I own my home, with a $70,000 balance left on my mortgage. My mortgage payment (not including property taxes) is $457 biweekly. The current market value of my home is about $325,000. 

In terms of investments, I have $39,000 in two RRSPs (current employer plan and a small amount from a prior employer), plus about $250,000 in RRSPs with my bank.

I have no TFSA.

I would like to retire at 63, or at least reduce my work hours, and I have no idea if either is possible. I can work as long as I like, even past 65 if I choose. I recently started taking Fridays off but keeping my production the same, with no decrease in earnings. I am considering reducing to three days this fall, and continuing with that schedule until I retire.

While I’ve considered downsizing, I’m not really ready to sell my home: I love outdoor space and my pool, and I’ve redone the entire house over the last 17 years. I do have extra space for sharing or renting out (a possibility for one of my sisters, who is around my age). I have also wondered about buying an income property or going in with my youngest son, who is 25. My eldest, at 37, has a full-time career, while my middle child, at 29, attends nursing school out of town. I have no grandchildren and don’t expect any in the next few years.

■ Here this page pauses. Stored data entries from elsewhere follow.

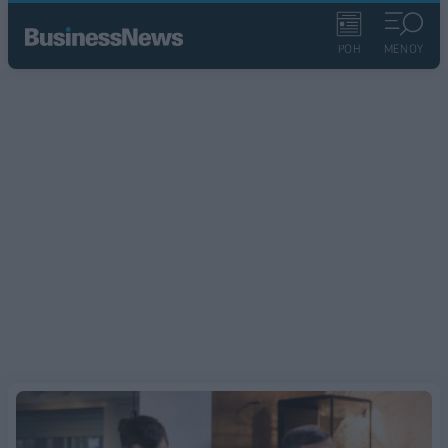
ΡΟΗ
ΜΕΝΟΥ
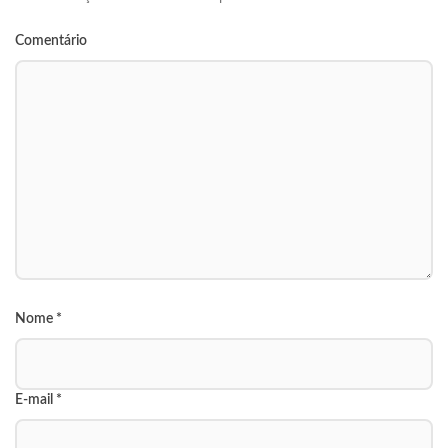
Comentário
Nome
*
E-mail
*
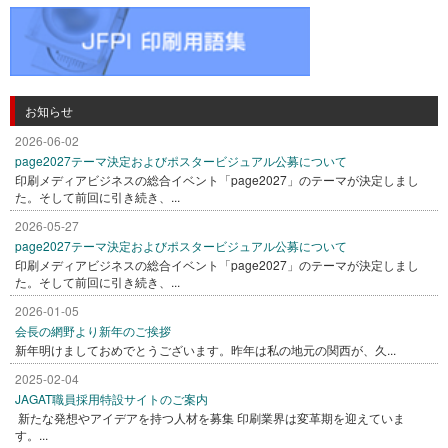
お知らせ
2026-06-02
page2027テーマ決定およびポスタービジュアル公募について
印刷メディアビジネスの総合イベント「page2027」のテーマが決定しまし
た。そして前回に引き続き、...
2026-05-27
page2027テーマ決定およびポスタービジュアル公募について
印刷メディアビジネスの総合イベント「page2027」のテーマが決定しまし
た。そして前回に引き続き、...
2026-01-05
会長の網野より新年のご挨拶
新年明けましておめでとうございます。昨年は私の地元の関西が、久...
2025-02-04
JAGAT職員採用特設サイトのご案内
新たな発想やアイデアを持つ人材を募集 印刷業界は変革期を迎えていま
す。...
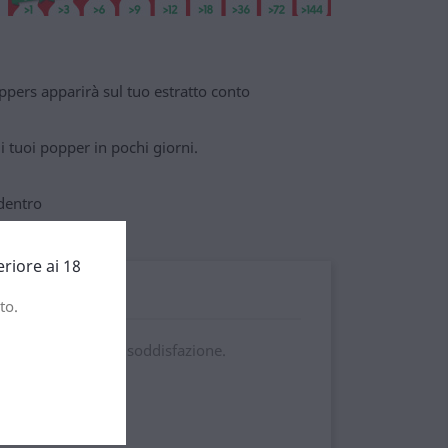
pers apparirà sul tuo estratto conto
 tuoi popper in pochi giorni.
dentro
eriore ai 18
to.
potenza, intensità e soddisfazione.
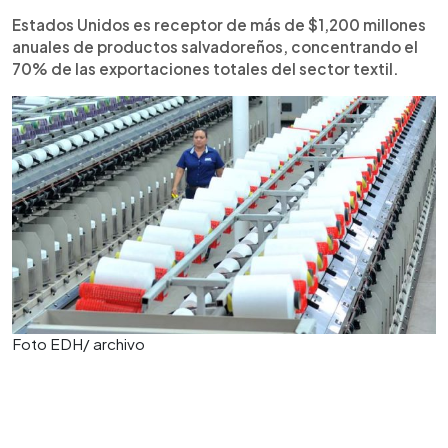
Estados Unidos es receptor de más de $1,200 millones
anuales de productos salvadoreños, concentrando el
70% de las exportaciones totales del sector textil.
Foto EDH/ archivo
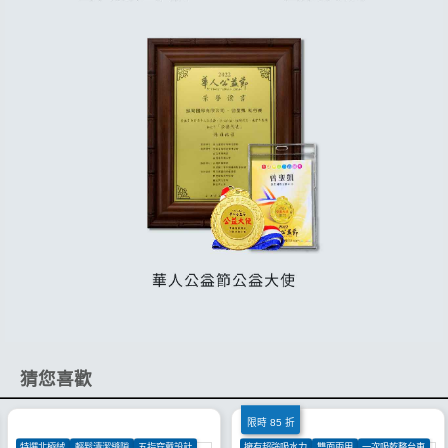
猜您喜歡
限時 85 折
特選北極絨
輕鬆清潔縫隙
五指穿戴設計
擁有超強吸水力
雙面兩用
一次吸乾整台車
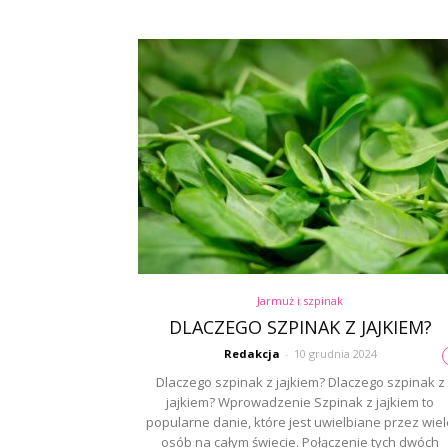
Jarmuż i szpinak
DLACZEGO SZPINAK Z JAJKIEM?
Redakcja
-
10 grudnia 2024
Dlaczego szpinak z jajkiem? Dlaczego szpinak z
jajkiem? Wprowadzenie Szpinak z jajkiem to
popularne danie, które jest uwielbiane przez wiel
osób na całym świecie. Połączenie tych dwóch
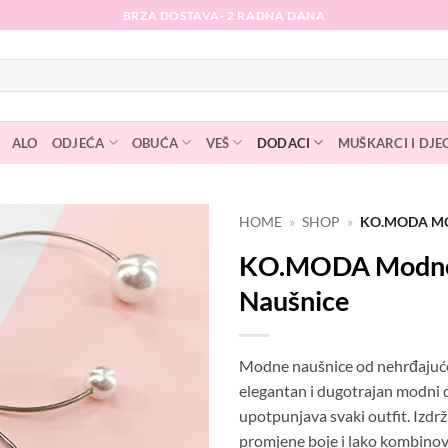
BRZA DOSTAVA- 2 RADNA DANA
ALO
ODJEĆA
OBUĆA
VEŠ
DODACI
MUŠKARCI I DJE
HOME
»
SHOP
»
KO.MODA M
KO.MODA Modn
Dodaj
na
Naušnice
listu
želja
Modne naušnice od nehrđajuće
elegantan i dugotrajan modni 
upotpunjava svaki outfit. Izdrž
promjene boje i lako kombino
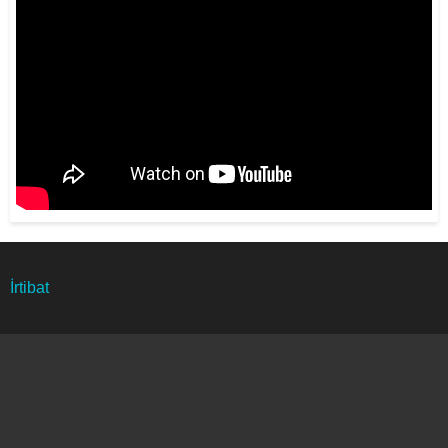
Footer
İrtibat
menu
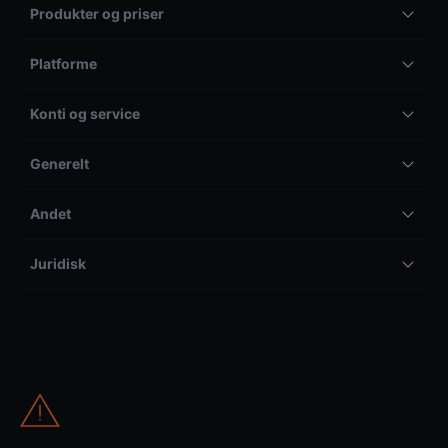
Produkter og priser
Platforme
Konti og service
Generelt
Andet
Juridisk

I contribute about $15,000 to $18,000 to RRSPs at tax time. The tax refund (which ranges $10,000 to $12,000) goes all or mostly towards my highest line of credit, which was as high as $52,000 but is now at $26,000. I also have about $8,000 in credit card debt, and another LOC at about $8,000.

In addition, I have $5,000 in savings, which I have thought to put towards paying down my LOC, or tax owing on my 2018 return (which I have yet to file).